### EXERCISE DATA ###

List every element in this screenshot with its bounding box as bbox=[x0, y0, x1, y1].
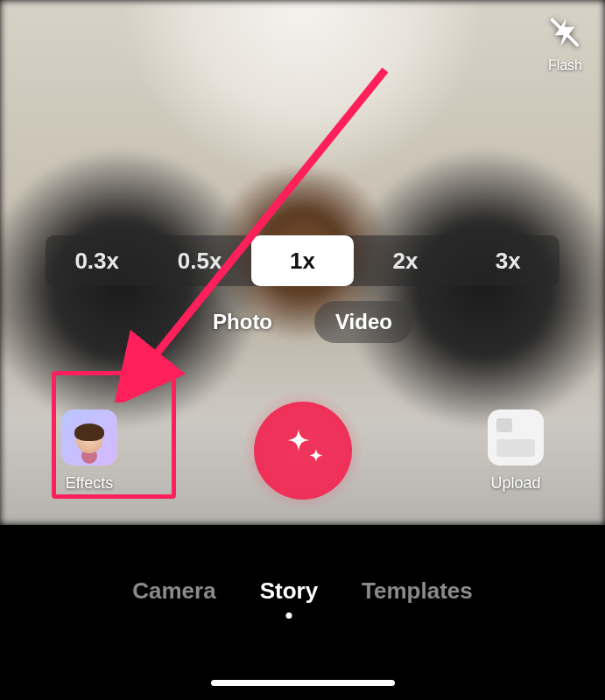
zoom-option-0-3x[interactable]: 0.3x bbox=[46, 235, 148, 286]
zoom-option-3x[interactable]: 3x bbox=[457, 235, 559, 286]
capture-mode-video[interactable]: Video bbox=[314, 301, 413, 343]
capture-mode-row: Photo Video bbox=[0, 301, 605, 343]
zoom-option-0-5x[interactable]: 0.5x bbox=[148, 235, 250, 286]
post-type-tabs: Camera Story Templates bbox=[132, 578, 473, 605]
flash-off-icon bbox=[548, 16, 581, 52]
home-indicator[interactable] bbox=[211, 680, 395, 686]
camera-screen: { "topControls": { "flash_label": "Flash… bbox=[0, 0, 605, 700]
shutter-button[interactable] bbox=[254, 402, 352, 500]
upload-label: Upload bbox=[490, 474, 540, 493]
flash-label: Flash bbox=[548, 58, 582, 74]
tab-templates[interactable]: Templates bbox=[362, 578, 473, 605]
effects-thumbnail bbox=[61, 410, 117, 466]
capture-mode-photo[interactable]: Photo bbox=[192, 301, 293, 343]
tab-story[interactable]: Story bbox=[260, 578, 318, 605]
upload-thumbnail bbox=[488, 410, 544, 466]
upload-button[interactable]: Upload bbox=[488, 410, 544, 493]
zoom-level-bar: 0.3x 0.5x 1x 2x 3x bbox=[46, 235, 559, 286]
bottom-bar: Camera Story Templates bbox=[0, 525, 605, 700]
effects-button[interactable]: Effects bbox=[61, 410, 117, 493]
zoom-option-1x[interactable]: 1x bbox=[251, 235, 354, 286]
capture-action-row: Effects Upload bbox=[0, 376, 605, 525]
flash-toggle[interactable]: Flash bbox=[548, 16, 582, 74]
zoom-option-2x[interactable]: 2x bbox=[354, 235, 456, 286]
effects-label: Effects bbox=[66, 474, 114, 493]
sparkle-icon bbox=[277, 423, 329, 479]
tab-camera[interactable]: Camera bbox=[132, 578, 215, 605]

###

• _WORK INSTRUCTION_: A verbatim copy of the data, pictures removed, is the expected result.

• _OUTPUT BELOW_:
List every element in this screenshot with its bounding box as bbox=[x0, y0, x1, y1].
zoom-option-0-3x[interactable]: 0.3x bbox=[46, 235, 148, 286]
zoom-option-3x[interactable]: 3x bbox=[457, 235, 559, 286]
capture-mode-video[interactable]: Video bbox=[314, 301, 413, 343]
capture-mode-row: Photo Video bbox=[0, 301, 605, 343]
zoom-option-0-5x[interactable]: 0.5x bbox=[148, 235, 250, 286]
post-type-tabs: Camera Story Templates bbox=[132, 578, 473, 605]
flash-off-icon bbox=[548, 16, 581, 52]
home-indicator[interactable] bbox=[211, 680, 395, 686]
camera-screen: { "topControls": { "flash_label": "Flash… bbox=[0, 0, 605, 700]
shutter-button[interactable] bbox=[254, 402, 352, 500]
upload-label: Upload bbox=[490, 474, 540, 493]
flash-label: Flash bbox=[548, 58, 582, 74]
tab-templates[interactable]: Templates bbox=[362, 578, 473, 605]
effects-thumbnail bbox=[61, 410, 117, 466]
capture-mode-photo[interactable]: Photo bbox=[192, 301, 293, 343]
tab-story[interactable]: Story bbox=[260, 578, 318, 605]
upload-thumbnail bbox=[488, 410, 544, 466]
upload-button[interactable]: Upload bbox=[488, 410, 544, 493]
zoom-level-bar: 0.3x 0.5x 1x 2x 3x bbox=[46, 235, 559, 286]
bottom-bar: Camera Story Templates bbox=[0, 525, 605, 700]
effects-button[interactable]: Effects bbox=[61, 410, 117, 493]
zoom-option-1x[interactable]: 1x bbox=[251, 235, 354, 286]
capture-action-row: Effects Upload bbox=[0, 376, 605, 525]
flash-toggle[interactable]: Flash bbox=[548, 16, 582, 74]
zoom-option-2x[interactable]: 2x bbox=[354, 235, 456, 286]
effects-label: Effects bbox=[66, 474, 114, 493]
sparkle-icon bbox=[277, 423, 329, 479]
tab-camera[interactable]: Camera bbox=[132, 578, 215, 605]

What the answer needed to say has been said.